Segment Start: Dataset section
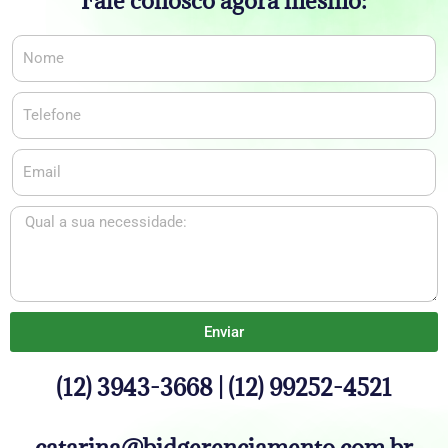
Fale conosco agora mesmo:
Enviar
(12) 3943-3668 | (12) 99252-4521
catarina@bidgerenciamento.com.br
Segment End: Dataset section
**How to complete this task**. One exact copy of the data, no pictures: write it out line for line.

**Solution for this task**.
Fale conosco agora mesmo:
Enviar
(12) 3943-3668 | (12) 99252-4521
catarina@bidgerenciamento.com.br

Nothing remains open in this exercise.